[Saved data entries]
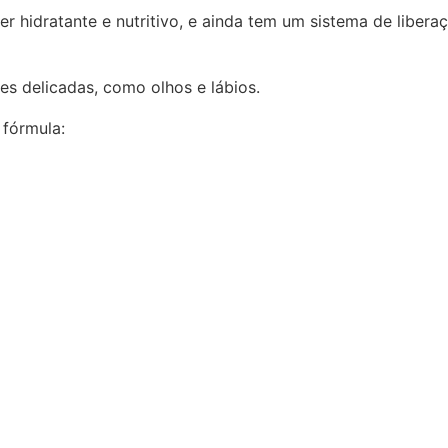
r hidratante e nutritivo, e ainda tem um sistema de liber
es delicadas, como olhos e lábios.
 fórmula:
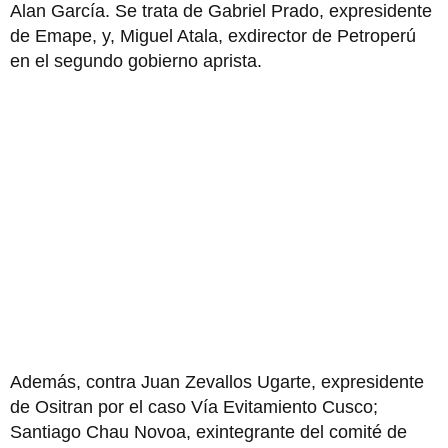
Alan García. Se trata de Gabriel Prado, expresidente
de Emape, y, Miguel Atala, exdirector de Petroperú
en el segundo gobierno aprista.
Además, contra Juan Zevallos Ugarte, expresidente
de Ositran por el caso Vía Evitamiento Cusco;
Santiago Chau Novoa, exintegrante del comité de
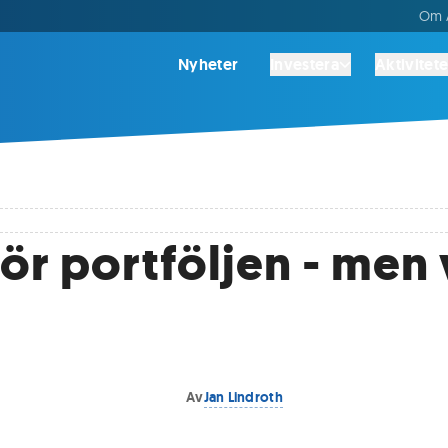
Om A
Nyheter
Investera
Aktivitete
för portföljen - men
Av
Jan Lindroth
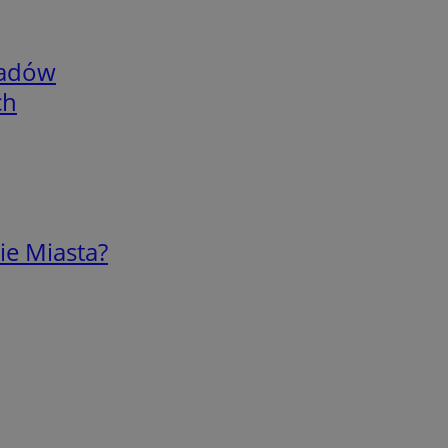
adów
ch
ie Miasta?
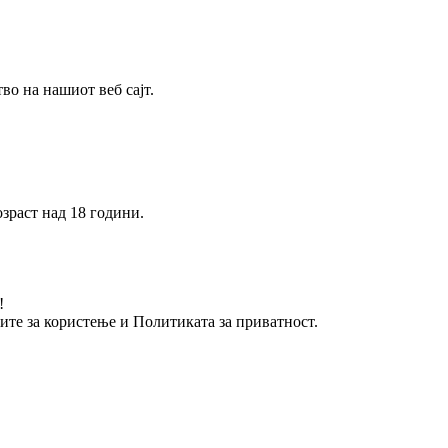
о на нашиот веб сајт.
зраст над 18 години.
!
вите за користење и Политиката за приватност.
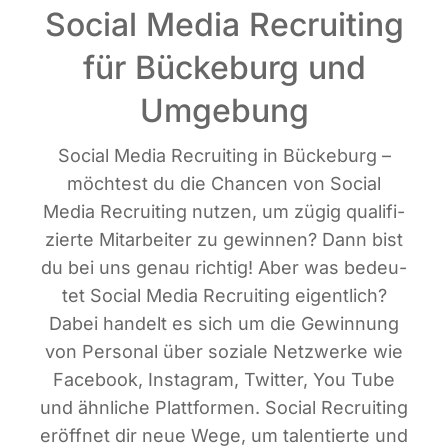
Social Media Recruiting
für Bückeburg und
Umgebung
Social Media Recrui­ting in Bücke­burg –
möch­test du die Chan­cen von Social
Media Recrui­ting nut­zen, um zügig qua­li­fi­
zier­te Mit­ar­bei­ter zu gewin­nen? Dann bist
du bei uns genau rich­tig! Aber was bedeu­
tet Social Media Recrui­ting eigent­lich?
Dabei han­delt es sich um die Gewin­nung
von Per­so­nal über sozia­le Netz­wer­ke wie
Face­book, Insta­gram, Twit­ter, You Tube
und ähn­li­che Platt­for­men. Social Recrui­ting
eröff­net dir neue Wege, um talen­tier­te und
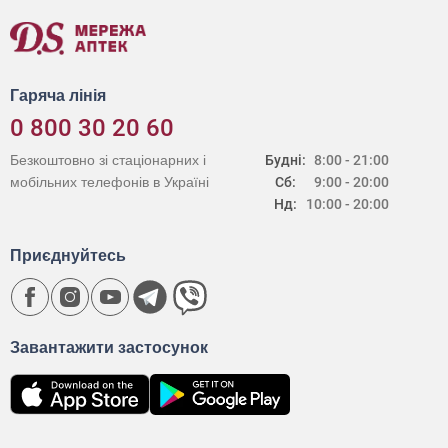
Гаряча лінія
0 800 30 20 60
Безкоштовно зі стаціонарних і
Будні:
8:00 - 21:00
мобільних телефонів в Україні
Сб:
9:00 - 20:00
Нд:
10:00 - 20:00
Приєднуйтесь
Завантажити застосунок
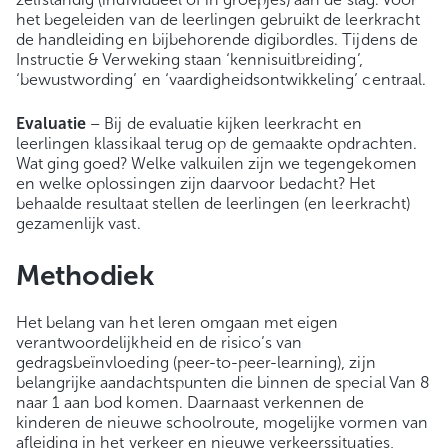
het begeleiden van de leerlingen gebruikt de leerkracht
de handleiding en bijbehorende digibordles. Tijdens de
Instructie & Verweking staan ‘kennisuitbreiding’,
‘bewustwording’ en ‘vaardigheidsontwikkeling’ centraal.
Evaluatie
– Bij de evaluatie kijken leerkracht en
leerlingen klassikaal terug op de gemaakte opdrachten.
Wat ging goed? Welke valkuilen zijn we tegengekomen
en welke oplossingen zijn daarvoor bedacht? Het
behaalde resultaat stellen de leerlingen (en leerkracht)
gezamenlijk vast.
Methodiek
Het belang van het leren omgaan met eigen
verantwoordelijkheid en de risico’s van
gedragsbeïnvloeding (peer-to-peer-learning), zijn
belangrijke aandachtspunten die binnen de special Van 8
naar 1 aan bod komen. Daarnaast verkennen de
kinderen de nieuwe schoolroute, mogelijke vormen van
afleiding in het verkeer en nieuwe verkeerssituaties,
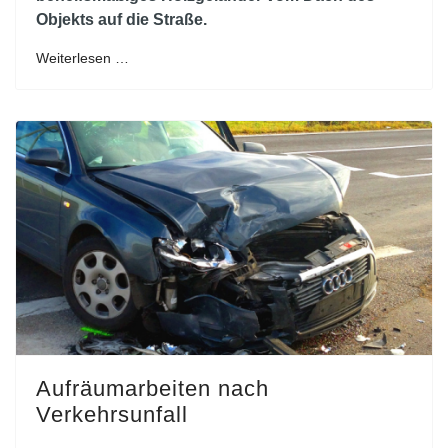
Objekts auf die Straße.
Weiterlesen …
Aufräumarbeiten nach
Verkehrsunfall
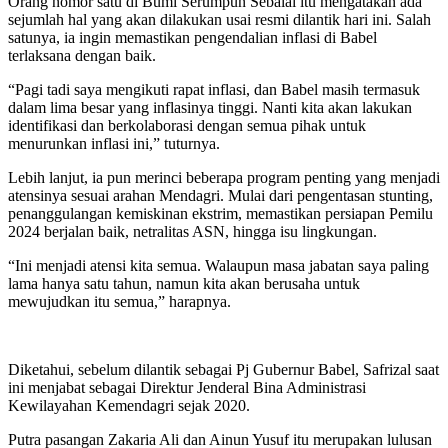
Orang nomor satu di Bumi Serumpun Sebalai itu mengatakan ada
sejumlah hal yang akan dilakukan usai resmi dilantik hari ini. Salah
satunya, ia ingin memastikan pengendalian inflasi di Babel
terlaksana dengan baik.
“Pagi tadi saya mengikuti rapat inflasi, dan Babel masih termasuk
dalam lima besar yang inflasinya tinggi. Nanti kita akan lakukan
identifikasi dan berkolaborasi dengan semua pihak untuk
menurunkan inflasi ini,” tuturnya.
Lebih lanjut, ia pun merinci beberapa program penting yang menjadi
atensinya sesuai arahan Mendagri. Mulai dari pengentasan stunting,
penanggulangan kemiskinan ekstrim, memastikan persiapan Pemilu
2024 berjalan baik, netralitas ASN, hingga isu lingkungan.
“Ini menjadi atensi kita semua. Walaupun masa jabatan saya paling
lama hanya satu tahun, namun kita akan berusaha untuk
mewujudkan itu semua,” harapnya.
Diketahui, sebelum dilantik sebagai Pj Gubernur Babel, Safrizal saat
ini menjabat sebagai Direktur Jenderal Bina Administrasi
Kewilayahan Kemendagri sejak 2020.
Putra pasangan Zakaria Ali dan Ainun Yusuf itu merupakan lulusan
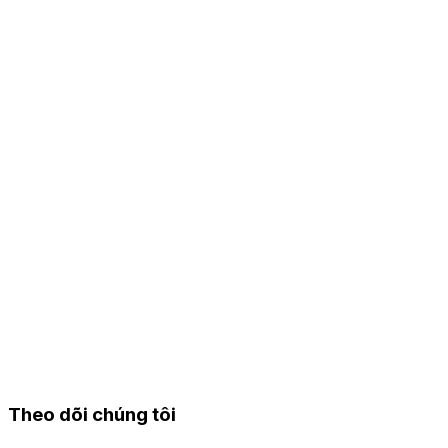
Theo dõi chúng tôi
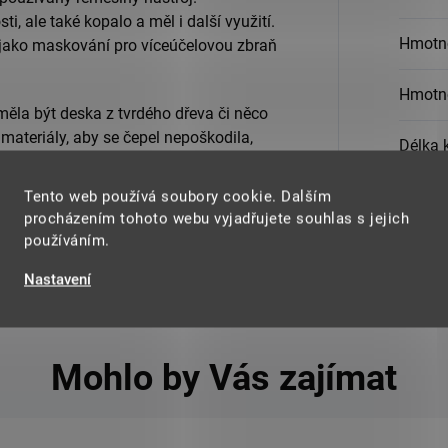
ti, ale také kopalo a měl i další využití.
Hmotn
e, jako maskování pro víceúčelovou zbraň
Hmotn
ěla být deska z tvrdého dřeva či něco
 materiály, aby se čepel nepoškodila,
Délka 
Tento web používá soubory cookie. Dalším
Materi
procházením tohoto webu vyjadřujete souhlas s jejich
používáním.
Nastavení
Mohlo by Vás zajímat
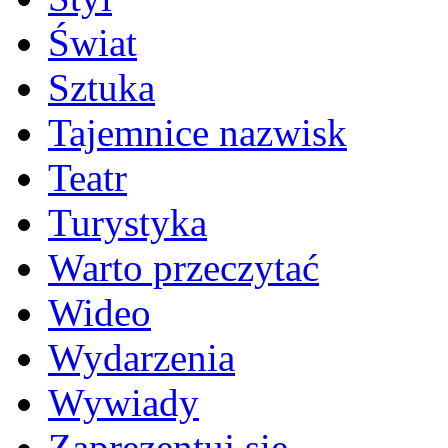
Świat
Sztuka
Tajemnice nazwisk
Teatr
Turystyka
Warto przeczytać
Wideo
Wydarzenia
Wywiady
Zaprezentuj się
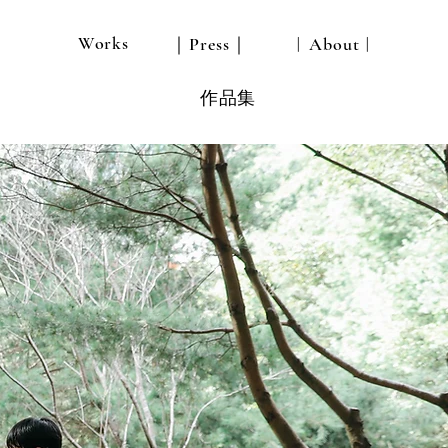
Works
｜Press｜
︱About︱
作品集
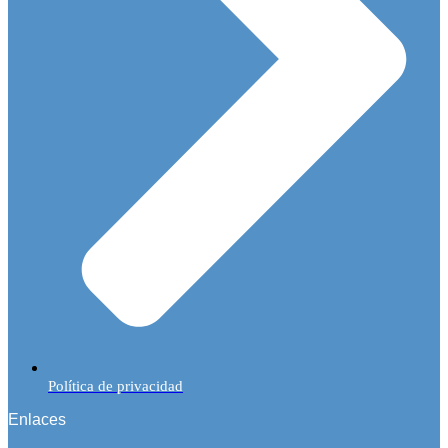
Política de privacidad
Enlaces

WHAT IS REQUIRED:
Your answer must be an exact copy of the lines above, from the line that contains "materiály, aby se" through the final line, with no pictures in it.

TASK RESULT:
 materiály, aby se čepel nepoškodila,
Délka 
Tento web používá soubory cookie. Dalším
Materi
procházením tohoto webu vyjadřujete souhlas s jejich
používáním.
Nastavení
Mohlo by Vás zajímat
Świat
Sztuka
Tajemnice nazwisk
Teatr
Turystyka
Warto przeczytać
Wideo
Wydarzenia
Wywiady
Zaprezentuj się
Works
｜Press｜
︱About︱
作品集
Política de privacidad
Enlaces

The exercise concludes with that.